Kapaklı Gazetesi - Toplumsal Adalet ve Yardımlaşma Derneği (TAY-DER) Başkanı Muhammed Gömük, ‘’Devletimizin bölünmez bütünlüğünün teminatı olan Anayasa Mahkemesi’nin, terör bildirisine imza atan –sözde- akademisyenler hakkında vermiş olduğu kararı kınıyoruz.’’ dedi.

Anayasa Mahkemesi, "Barış İçin Akademisyenler İnisiyatifi" olarak adlandırılan metne imza atan 9 akademisyenin, "terör örgütü propagandası yapma suçundan cezalandırıldıkları" gerekçesiyle yaptıkları bireysel başvuruda hak ihlali kararı verdi. İhlalin ortadan kaldırılması ve yeniden yargılama yapılması için karar örneğinin yerel mahkemelere gönderilmesine hükmedildi. Konuyla ilgili açıklamada bulunan TAY-DER Başkanı Muhammed Gömük, dernek olarak Anayasa Mahkemesi’nin bu kararını haksız bulduklarını ve kınadıklarını dile getirdi.

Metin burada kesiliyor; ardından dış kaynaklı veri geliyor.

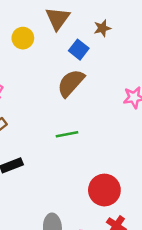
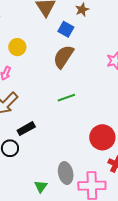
yellow circle: (23, 38) -> (17, 47), moved

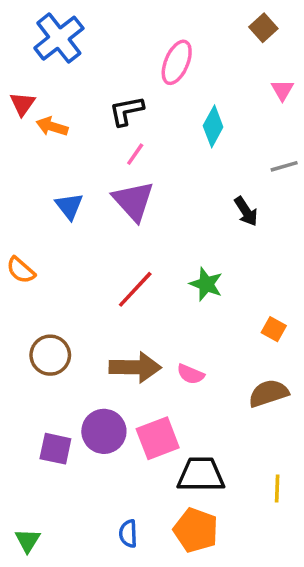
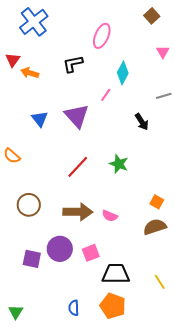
pink line: (135, 154) -> (106, 95), moved
orange square: (274, 329) -> (157, 202), moved
pink square: (158, 438) -> (91, 253), size x0.7
yellow line: (277, 489) -> (160, 282), turned -35

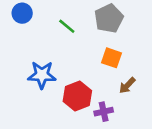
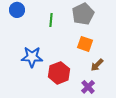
green line: (67, 26) -> (51, 20), turned 56
purple cross: (104, 112) -> (88, 87), moved, turned -32

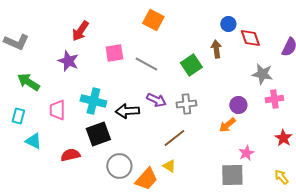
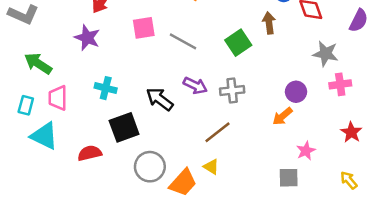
cyan cross: (93, 101) -> (106, 88), moved, size x0.7
pink trapezoid: (57, 110) -> (58, 98), moved
black arrow: (127, 111) -> (160, 99), turned 40
cyan triangle: (33, 141) -> (44, 136), size x1.4
gray square: (232, 175) -> (289, 178), size x0.7

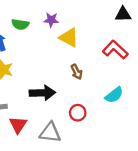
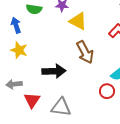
brown arrow: (77, 72) -> (85, 52), size x1.6
red circle: (78, 113) -> (107, 91), moved

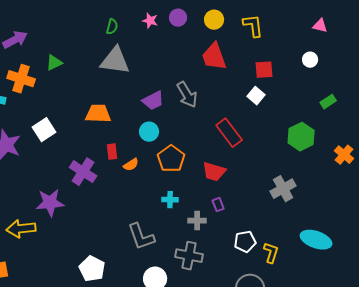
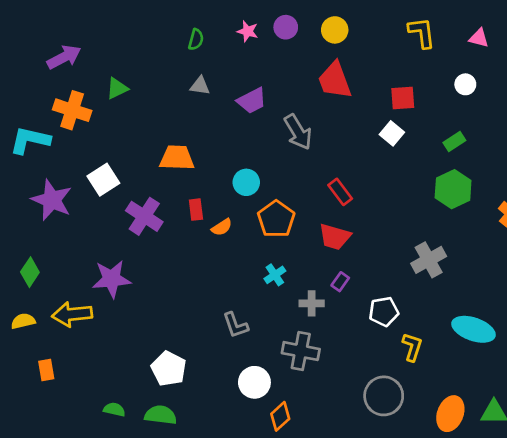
yellow L-shape: (253, 26) -> (422, 33), moved
gray triangle: (115, 61) -> (200, 86), size x0.5
purple trapezoid: (153, 101) -> (252, 101), moved
green rectangle: (328, 102) -> (454, 142), moved
red rectangle: (229, 133) -> (340, 192), moved, size x0.7
purple cross: (83, 172) -> (144, 216), moved
cyan cross: (170, 200) -> (275, 275), turned -35
purple rectangle: (218, 205) -> (340, 282), turned 56
gray L-shape: (141, 237) -> (235, 325), size x0.7
white pentagon: (245, 242) -> (384, 312), moved

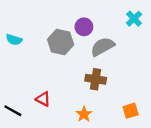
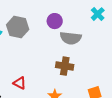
gray hexagon: (61, 42) -> (18, 27), moved
gray semicircle: (103, 47) -> (71, 38), turned -145

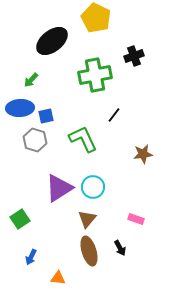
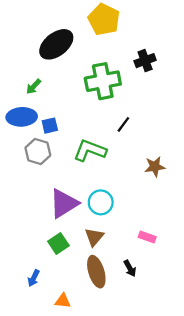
green L-shape: (83, 139) -> (90, 150), turned -44
green square: (20, 219) -> (58, 244), moved

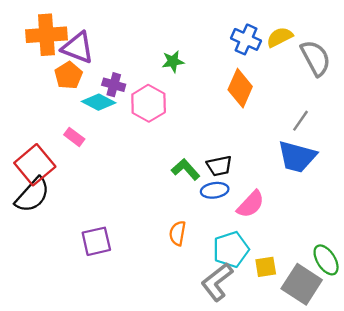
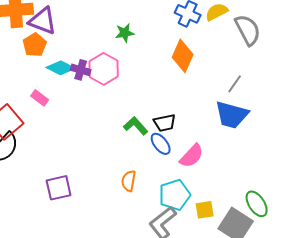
purple cross: (114, 85) -> (81, 70), moved
blue ellipse: (215, 190) -> (161, 144), turned 60

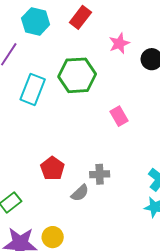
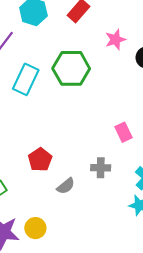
pink rectangle: (119, 116) -> (123, 132), moved
gray cross: (100, 174) -> (101, 168), moved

Dernek Başkanı Gömük tarafından yayınlanan bildiride şu ifadeler yer aldı; 

‘’Adını “Barış Akademisyenleri” olarak adlandırılan grup, kendilerine verdikleri isim itibariyle de kötü niyetlerini sergilemişlerdir. Kamuoyunun da malumu olduğu üzere barış iki devlet arasında olur. Ancak bu grup, 9 il 16 ilçede “özyönetim” kararı alan hain bölücü terör örgütü ile devletimiz arasında “barış” yapılması amacıyla terör örgütü propagandası yapan, Türk Milletini, Türkiye Cumhuriyeti Devletini, Devletin kurum ve organlarını aşağılama, halkı kin ve düşmanlığa sevk etme suçlarını barındıran bildiriye imza atmışlardır. Ülkemizin en büyük sorunu olan terör eylemlerinin ve terör örgütlerinin devletimize yaşattıkları ülkemizdeki vatandaşların sadece çoğunluğu tarafından değil, her bir vatandaşımız tarafından kabul görmektedir. Terörle mücadele kapsamında yıllardır gazilerimiz olmakta, şehit vermekteyiz. Böyle bir mücadelenin içerisindeyken, devleti, halka karşı kışkırtan adına da “barış” koyan bir bildiriye imza atan insanların ifade özgürlüğünden bahsedilemez.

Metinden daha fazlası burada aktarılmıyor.